December 22, 2008
Goodness
Simon left for work about forty-five minutes ago, and my parents have yet to arrive from their hotel to begin the daily pampering (I'm just a scepter short of royalty around here these days), which means I've just spent my first morning alone with the boy. So far he's slept in bed on my chest, slept in the bouncy seat while I peed and put in my contacts, slept in the bouncy seat while I made and ate breakfast, slept in the bouncy seat while the cats inspected him with trepidation for the thousandth time, and slept in the bouncy seat while I got online to connect with the larger outside world. (I say "larger" outside world because we've already been out and about quite a bit in the smaller outside world since he was born: to the burrito shop, the coffee shop, to REI (on the Saturday before Christmas = not recommended), to the pediatrician (twice!), and to the parking lot of BevMo (we stayed in the car to feed while everyone else went in and stocked up on boozies.)

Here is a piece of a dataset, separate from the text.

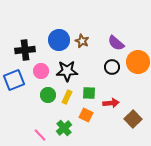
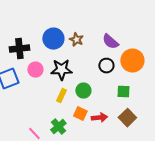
green square: (89, 93) -> (123, 92), moved
green circle: (48, 95) -> (83, 91), moved
red arrow: (111, 103) -> (99, 118), moved

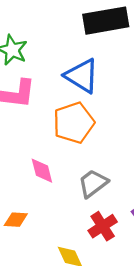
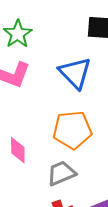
orange pentagon: (74, 123) -> (72, 130), moved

So, basically, the kid sleeps a lot, which I have to say is pretty freakin' awesome. The doctor actually told us we'd be wise to wake him at night if he sleeps longer than three hours (which he does, all the time, possibly because he knows mama needs her beauty rest) because regular, hearty feedings are the best way to get through the jaundice period that apparently all infants go through to some degree. (He was looking particularly yellow on Day 5, which is why we made the second visit to the pediatrician on Friday. There was a small possibility he might have ABO incompatibility-type jaundice, which Simon and I both panicked about a little mostly because everything has gone so amazingly well up to this point that we're kind of waiting for the other shoe to drop and for havoc and misery to rain down upon us. Considering that untreated jaundice can turn a baby's brain into undifferentiated goo, we were afraid that was our fate.)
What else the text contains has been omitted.